Data extracted from a collection:

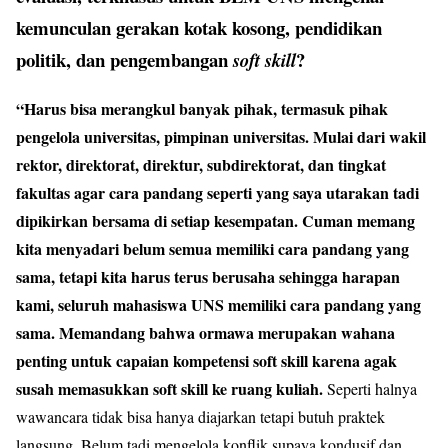
kemunculan gerakan kotak kosong, pendidikan
politik, dan pengembangan
?
soft skill
“Harus bisa merangkul banyak pihak, termasuk pihak
pengelola universitas, pimpinan universitas. Mulai dari wakil
rektor, direktorat, direktur, subdirektorat, dan tingkat
fakultas agar cara pandang seperti yang saya utarakan tadi
dipikirkan bersama di setiap kesempatan. Cuman memang
kita menyadari belum semua memiliki cara pandang yang
sama, tetapi kita harus terus berusaha sehingga harapan
kami, seluruh mahasiswa UNS memiliki cara pandang yang
sama. Memandang bahwa ormawa merupakan wahana
penting untuk capaian kompetensi soft skill karena agak
susah memasukkan soft skill ke ruang kuliah.
Seperti halnya
wawancara tidak bisa hanya diajarkan tetapi butuh praktek
langsung. Belum tadi mengelola konflik supaya kondusif dan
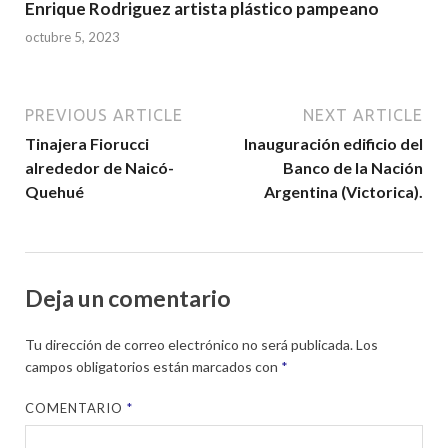
Enrique Rodriguez artista plástico pampeano
octubre 5, 2023
PREVIOUS ARTICLE
NEXT ARTICLE
Tinajera Fiorucci
Inauguración edificio del
alrededor de Naicó-
Banco de la Nación
Quehué
Argentina (Victorica).
Deja un comentario
Tu dirección de correo electrónico no será publicada.
Los
campos obligatorios están marcados con
*
COMENTARIO
*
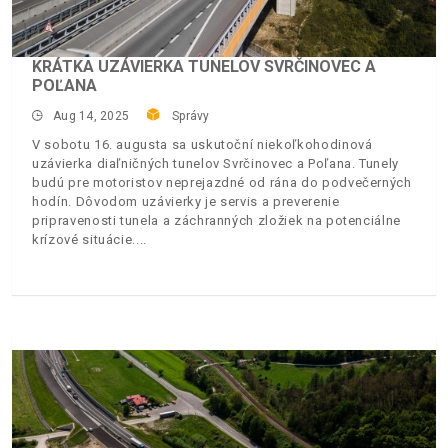
KRÁTKA UZÁVIERKA TUNELOV SVRČINOVEC A
POĽANA
Aug 14, 2025
Správy
V sobotu 16. augusta sa uskutoční niekoľkohodinová
uzávierka diaľničných tunelov Svrčinovec a Poľana. Tunely
budú pre motoristov neprejazdné od rána do podvečerných
hodín. Dôvodom uzávierky je servis a preverenie
pripravenosti tunela a záchranných zložiek na potenciálne
krízové situácie.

• What you will do
Return each line of the entries that holds the string "skill".

• Result of this exercise
soft skill
penting untuk capaian kompetensi soft skill karena agak
susah memasukkan soft skill ke ruang kuliah.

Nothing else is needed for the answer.